8.如果Exchange服務器用來接收入站郵件,或者允許用戶遠程訪問郵件,就要確保它在防火牆後面得到了合理保護,只允許環境所需的端口向互聯網開放。可能的話,在防火牆的非軍事區(DMZ)組建第二台Exchange服務器,用它來滿足外部郵件需求。
9.始終確保所有Exchange服務器上的所有SMTP服務都得到了保護。
10.在Windows 2003服務器技術上運行Exchange環境可以在默認狀態下提高安全,因為這加強了操作系統本身的安全。Windows 2003在設計時已考慮到了安全,甚至在安裝Exchange之前就可以減少保護Windows系統所需的工作量。
保護Windows Server 2003
1.Windows Server 2003 Service Pack 1(SP1)包括了安全方面的許多改進,其中包括對IE瀏覽器的重大改進(這有助於
終端服務服務器)、新的防火牆、旨在保護服務器的新的安全配置嚮導程序,以及「安裝後安全更新」(Post-Setup Security Update)服務。這項服務可以把系統從網絡上斷開,直到進行了Windows 更新,確保系統處於最新狀態。
2.十多年前,Windows NT最先採用了NT文件系統(NTFS),如今它依然是保護Windows系統的最有效的方法之一。NTFS對用戶權限提供了細粒度控制,可以只為用戶授予訪問某個文件或者文件夾的權限。
3.只安裝所需軟件和服務,這是最簡單但也是最重要的安全建議。安裝到服務器上並加以運行的軟件和服務越多,系統因被人攻擊而受到破壞的可能性就越大。尤其是,不要把互聯網信息服務系統(IIS)或者文件/打印服務等服務安裝到不需要這些特定服務的服務器上。
4.保護服務器的一個辦法就是確保操作系統是安裝在單一磁盤或者分區上的惟一組件。把公司文件和程序放在其他磁盤或者分區上。這樣一來,即使用戶或者黑客通過另一個進程的漏洞獲得了未授權的訪問權,也不大可能訪問所安裝的操作系統並造成破壞。當然,這招不是在所有情況下都能夠起到保護作用,卻只是為服務器添加另一道安全的簡便方法。

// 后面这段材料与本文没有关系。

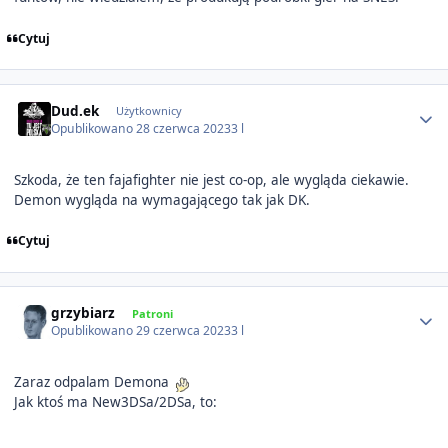
Cytuj
Author stats
Dud.ek
Użytkownicy
Opublikowano
28 czerwca 2023
3 l
Szkoda, że ten fajafighter nie jest co-op, ale wygląda ciekawie.
Demon wygląda na wymagającego tak jak DK.
Cytuj
Author stats
grzybiarz
Patroni
Opublikowano
29 czerwca 2023
3 l
Zaraz odpalam Demona
Jak ktoś ma New3DSa/2DSa, to:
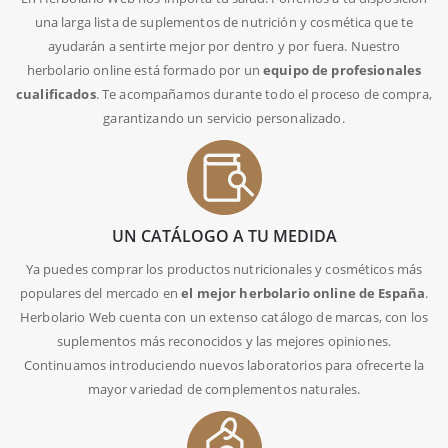
una larga lista de suplementos de nutrición y cosmética que te
ayudarán a sentirte mejor por dentro y por fuera. Nuestro
herbolario online está formado por un
equipo de profesionales
cualificados
. Te acompañamos durante todo el proceso de compra,
garantizando un servicio personalizado.
UN CATÁLOGO A TU MEDIDA
Ya puedes comprar los productos nutricionales y cosméticos más
populares del mercado en
el mejor herbolario online de España
.
Herbolario Web cuenta con un extenso catálogo de marcas, con los
suplementos más reconocidos y las mejores opiniones.
Continuamos introduciendo nuevos laboratorios para ofrecerte la
mayor variedad de complementos naturales.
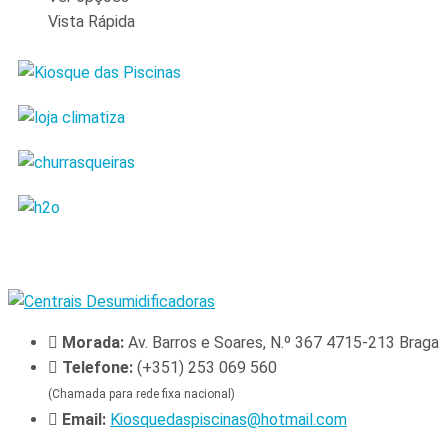
Vista Rápida
Morada:
Av. Barros e Soares, N.º 367 4715-213 Braga
Telefone:
(+351) 253 069 560
(Chamada para rede fixa nacional)
Email:
Kiosquedaspiscinas@hotmail.com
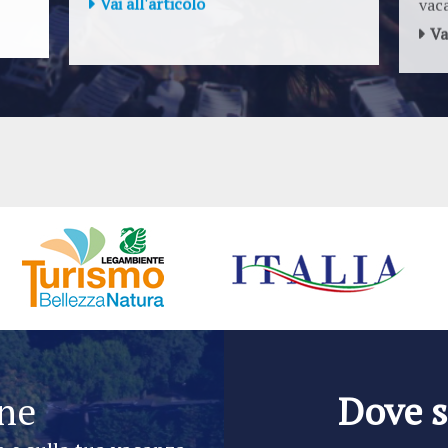
Va
ine
Dove 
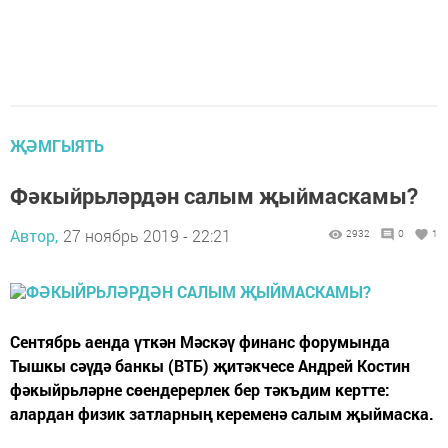
ҖӘМГЫЯТЬ
Фәкыйрьләрдән салым җыймаскамы?
Автор,
27 ноябрь 2019 - 22:21
2932
0
1
Сентябрь аенда үткән Мәскәү финанс форумында
Тышкы сәүдә банкы (ВТБ) җитәкчесе Андрей Костин
фәкыйрьләрне сөендерерлек бер тәкъдим кертте:
алардан физик затларның кеременә салым җыймаска.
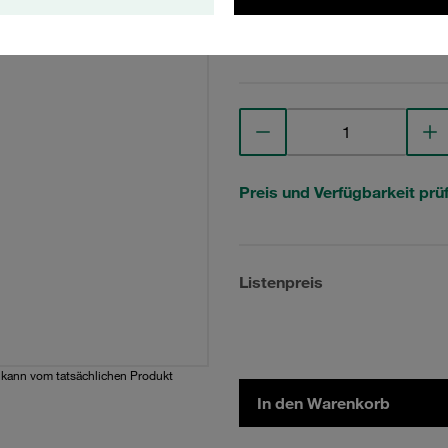
Technische Daten anse
Preis und Verfügbarkeit prü
Listenpreis
d kann vom tatsächlichen Produkt
In den Warenkorb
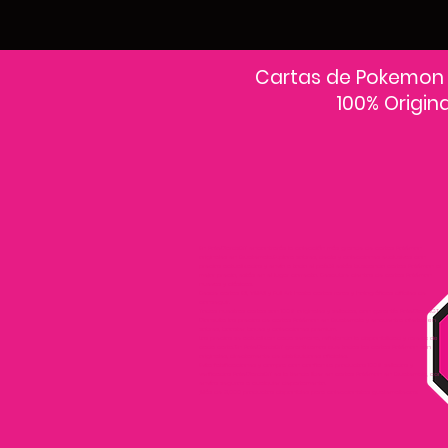
Cartas de Pokemon
100% Origin
En PokeCardsGT encontrarás la colección más grande de cartas Pokémon
originales en Guatemala.Explora sobres, decks y colecciones exclusivas con
precios actualizados y envío a todo el país.Si estás buscando cartas Pokémon al
mejor precio, estás en el lugar correcto. Descubre cientos de cartas Pokémon
nuevas y clásicas.
Desde cartas EX, VMAX y Full Art hasta cartas raras y holográficas difíciles de
conseguir.
Todas nuestras cartas son 100% originales y selladas, con garantía PokeCardsGT
Consulta los precios de cartas Pokémon en Guatemala y encuentra ofertas en
sobres, booster boxes y colecciones premium.
Los precios se actualizan cada semana, reflejando la disponibilidad y rareza de
cada carta.”En PokeCardsGT garantizamos que todas las cartas Pokémon son
originales, directamente de distribuidores oficiales.
Evita falsificaciones y compra con confianza productos 100% sellados y
verificados PokeCardsGT es la tienda líder en cartas Pokémon en Guatemala, con
envíos seguros a cualquier departamento.
¡Más de 9,000 productos disponibles para coleccionistas guatemaltecos!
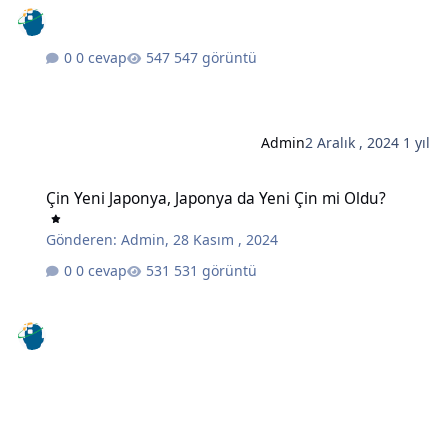
0 cevap
547 görüntü
Admin
2 Aralık , 2024
1 yıl
Çin Yeni Japonya, Japonya da Yeni Çin mi Oldu?
Çin Yeni Japonya, Japonya da Yeni Çin mi Oldu?
Gönderen:
Admin
,
28 Kasım , 2024
0 cevap
531 görüntü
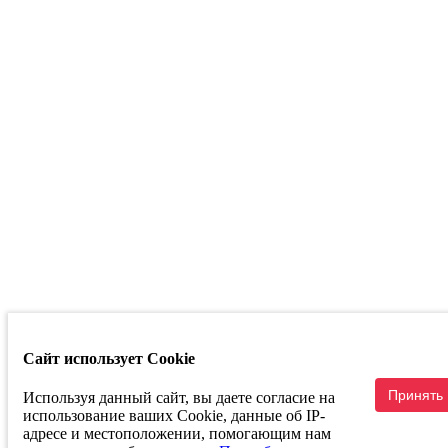
Башкортостан
г. Уфа ул.
Кузнецовский
Затон д. 22/2
Телефон:
+7
347 214 93 53
Маркетплейсы
Сайт использует Cookie
Связаться с руководством
Принять
Используя данный сайт, вы даете согласие на
использование ваших Cookie, данные об IP-
адресе и местоположении, помогающим нам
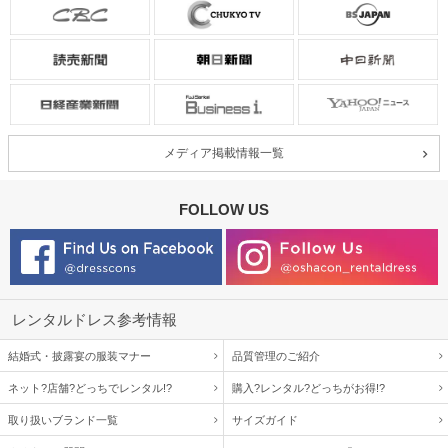
ピアノの発表会で着用しました。
清楚な印象で、とてもかわいらしく子供も満足していました。
素敵なドレス
年齢 :
6 歳
サイズ :
ぴったり
メディア掲載情報一覧
身長 :
118 cm
丈 :
ひざ丈
体重 :
21 kg
使用シーン :
入園・入学式
FOLLOW US
体型 :
標準
使用時期 :
4月
使用地域 :
三重県
ランドセルとよく合っていました。
素敵なドレスをありがとうございました。
レンタルドレス参考情報
【一緒に注文した商品】
結婚式・披露宴の服装マナー
品質管理のご紹介
ネット?店舗?どっちでレンタル!?
購入?レンタル?どっちがお得!?
POMPKINS
取り扱いブランド一覧
サイズガイド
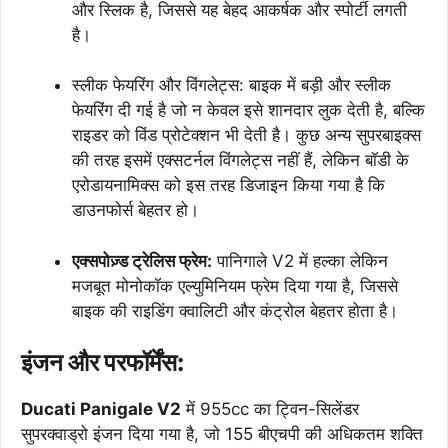
और स्लिक है, जिससे यह बेहद आकर्षक और स्पोर्टी लगती
है।
स्लीक फेयरिंग और विंगलेट्स: बाइक में बड़ी और स्लीक
फेयरिंग दी गई है जो न केवल इसे शानदार लुक देती है, बल्कि
राइडर को विंड प्रोटेक्शन भी देती है। कुछ अन्य सुपरबाइक्स
की तरह इसमें एक्सटर्नल विंगलेट्स नहीं हैं, लेकिन बॉडी के
एरोडायनामिक्स को इस तरह डिजाइन किया गया है कि
डाउनफोर्स बेहतर हो।
एक्सपोज़्ड ट्रेलिस फ्रेम:
पानिगाले V2 में हल्का लेकिन
मजबूत मोनोकॉक एल्युमिनियम फ्रेम दिया गया है, जिससे
बाइक की राइडिंग क्वालिटी और कंट्रोल बेहतर होता है।
इंजन और परफॉर्मेंस:
Ducati Panigale V2
में 955cc का ट्विन-सिलेंडर
सुपरक्वाड्रो इंजन दिया गया है, जो 155 बीएचपी की अधिकतम शक्ति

5.雖然Windows Server 2003在許多情況下減少了服務賬戶的需要,但仍需要這些賬戶來獲取某些Windows服務和某些第三方應用軟件。正因為如此,在某個時候仍然需要創建賬戶,以便這些產品進入系統。所以,儘量為運行應用軟件的服務器創建本地賬戶,而不是創建域賬戶。因為域賬戶一旦受到威脅,就有可能被黑客用來訪問其他服務器。
6.管理員賬戶、C:\WINNT和C:\WINDOWS目錄是經驗並不老到的黑客喜歡下手的目標,而且往往硬編碼到了互聯網上隨處可見的不懷好意的漏洞腳本裡面。就算獲得系統訪問權的這些方法很原始,它們也往往很有效。為了阻止部分這些腳本對系統造成破壞,對管理員賬戶進行更名,並且把Windows Server 2003安裝到C:\WINNT或者C:\WINDOWS以外的目錄裡面。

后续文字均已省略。